**What the task asks**: Search the material below for the word "each". Copy every line where it is found.

Segment Start: Given records

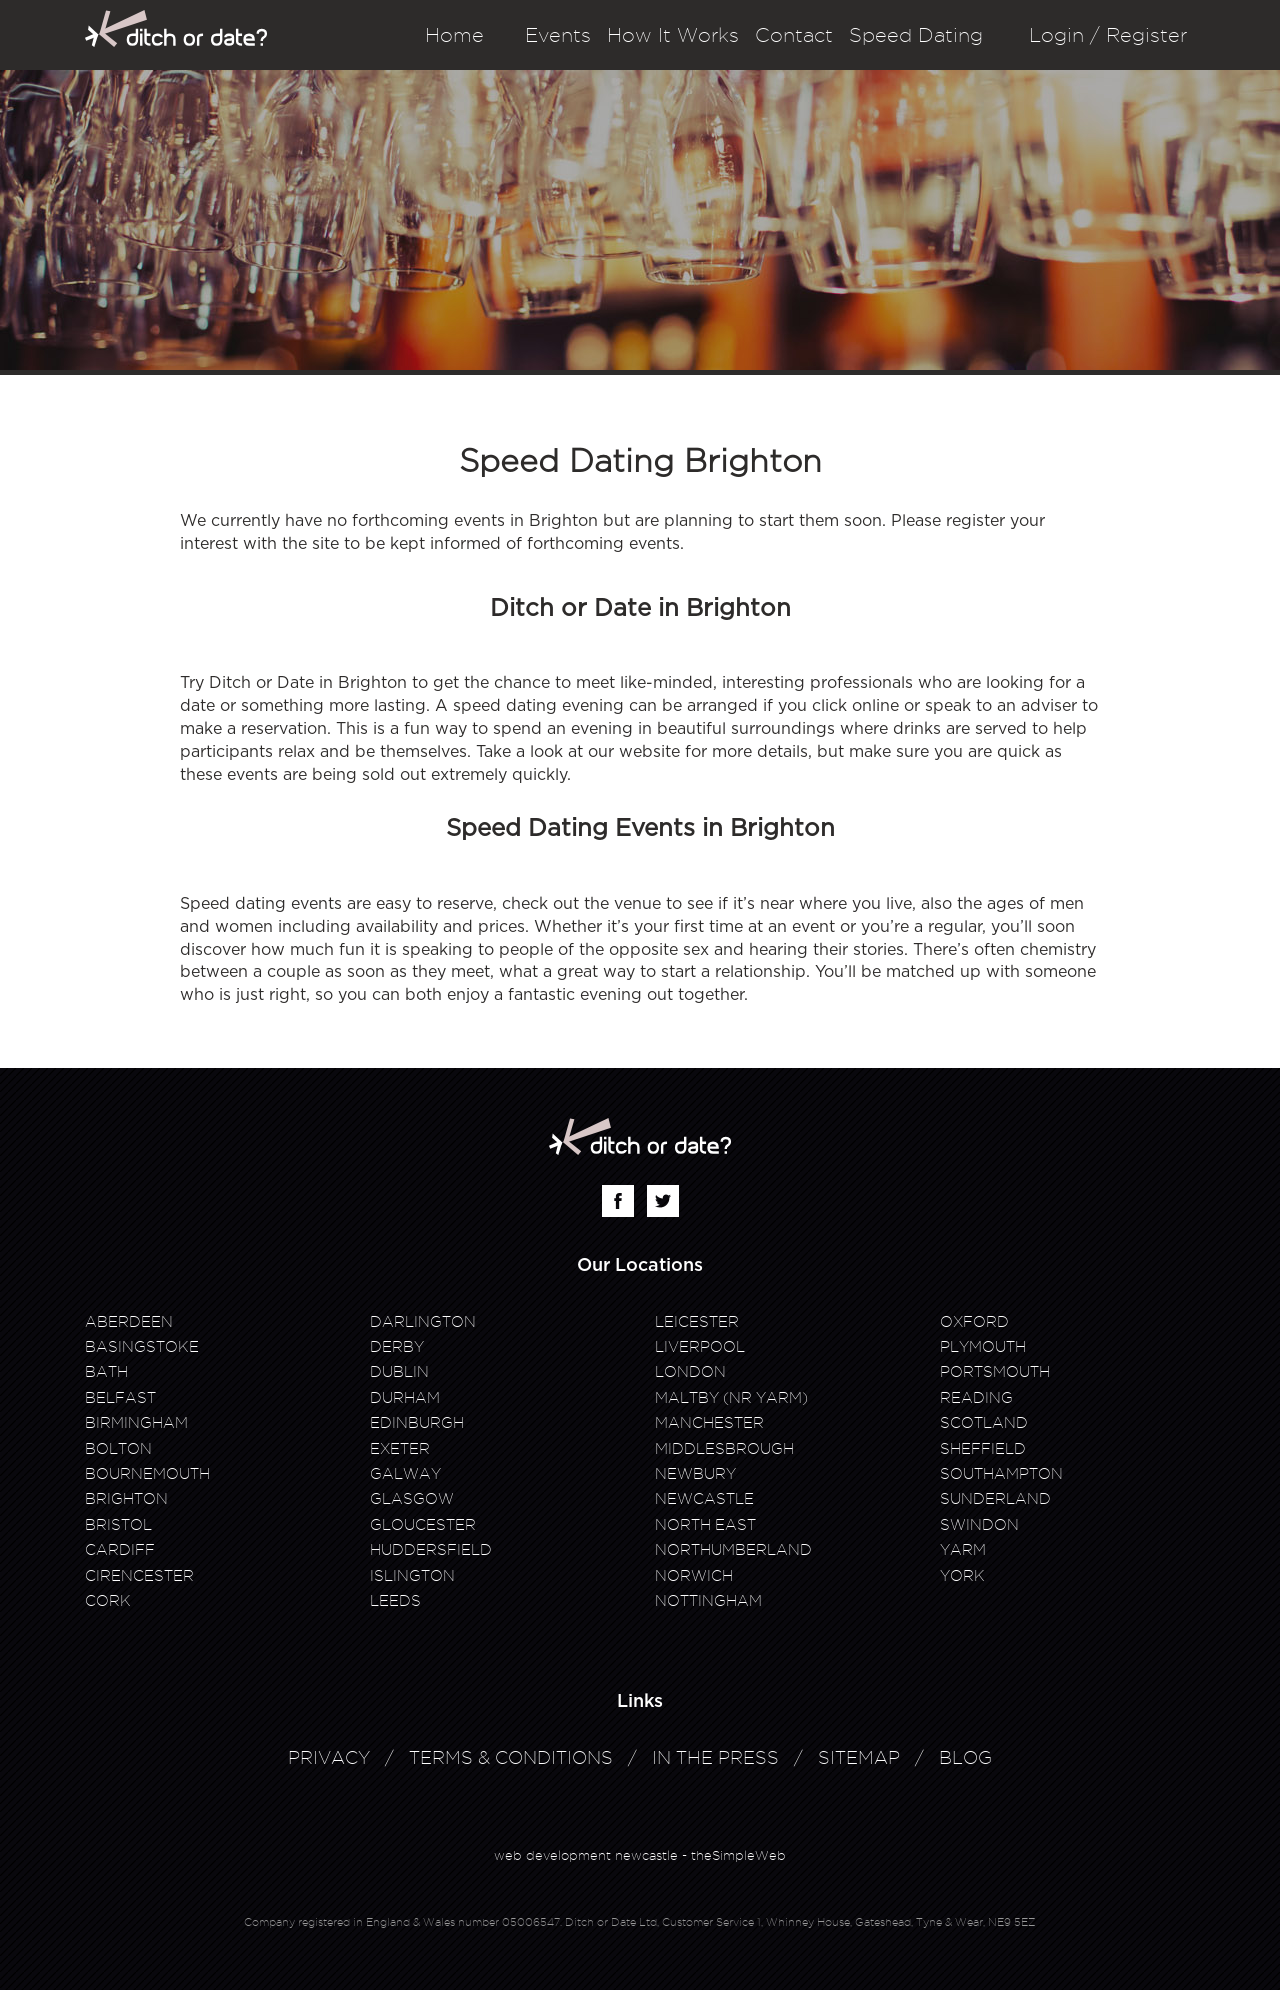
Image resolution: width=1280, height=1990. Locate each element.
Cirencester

Segment End: Given records
Segment Start: Given records

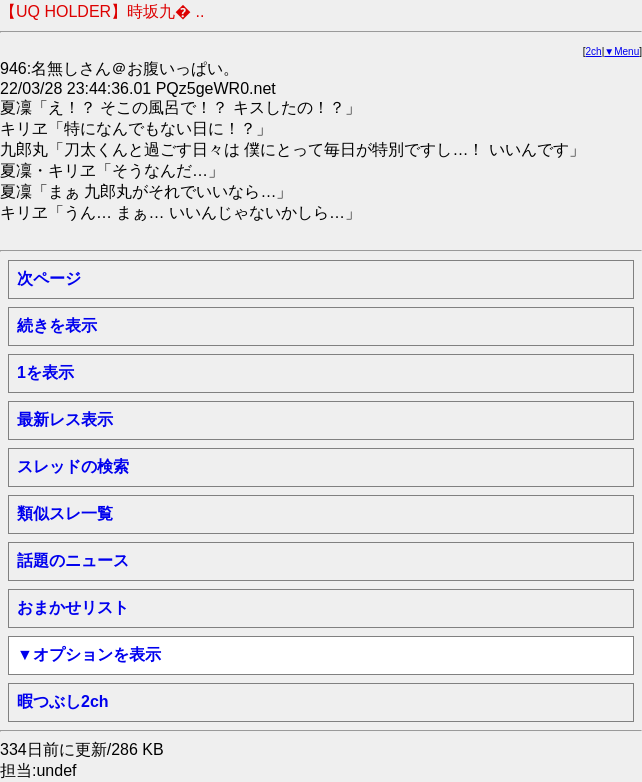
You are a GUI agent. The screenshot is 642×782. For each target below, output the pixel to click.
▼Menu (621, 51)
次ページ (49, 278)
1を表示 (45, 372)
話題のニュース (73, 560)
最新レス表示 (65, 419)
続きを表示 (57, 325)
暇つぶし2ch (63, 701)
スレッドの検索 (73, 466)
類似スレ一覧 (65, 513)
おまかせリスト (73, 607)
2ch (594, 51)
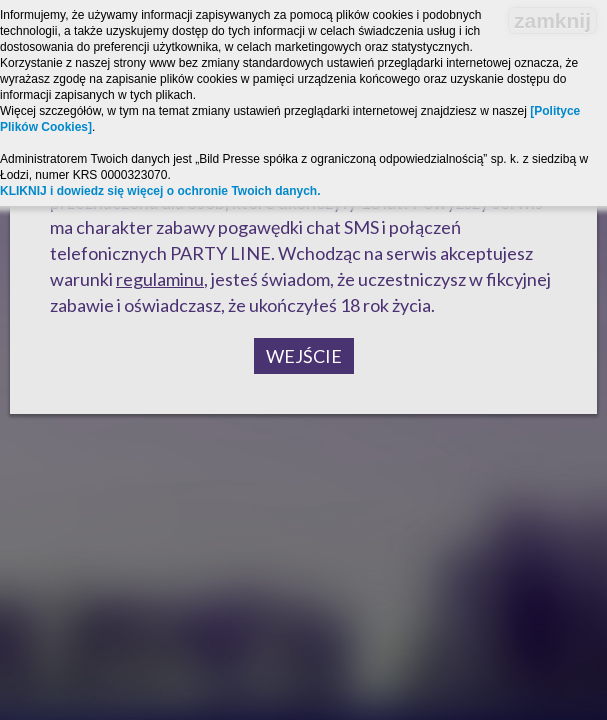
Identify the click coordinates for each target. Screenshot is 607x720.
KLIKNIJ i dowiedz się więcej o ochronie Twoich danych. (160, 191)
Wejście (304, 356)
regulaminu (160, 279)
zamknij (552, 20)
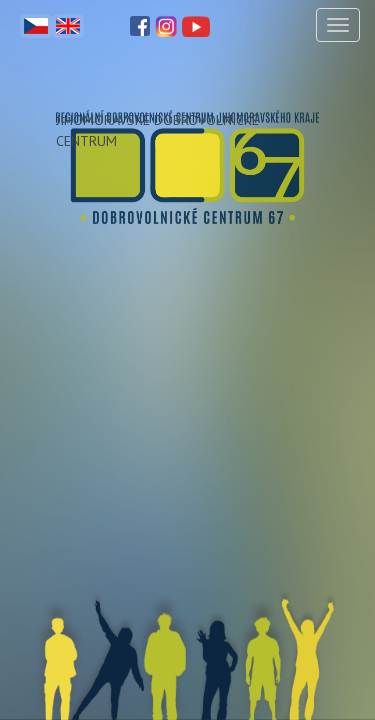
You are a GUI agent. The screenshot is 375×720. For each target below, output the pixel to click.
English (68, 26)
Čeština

Segment End: Given records

**Response to this exercise**:
Image resolution: width=1280, height=1990. Locate each element.
You are a GUI agent. The screenshot is 642×782. For each target below, output the pixel to click.
Identify the click coordinates for each target. Screenshot is 607x720.
You are a GUI agent. The screenshot is 375×720. For each target below, output the pixel to click.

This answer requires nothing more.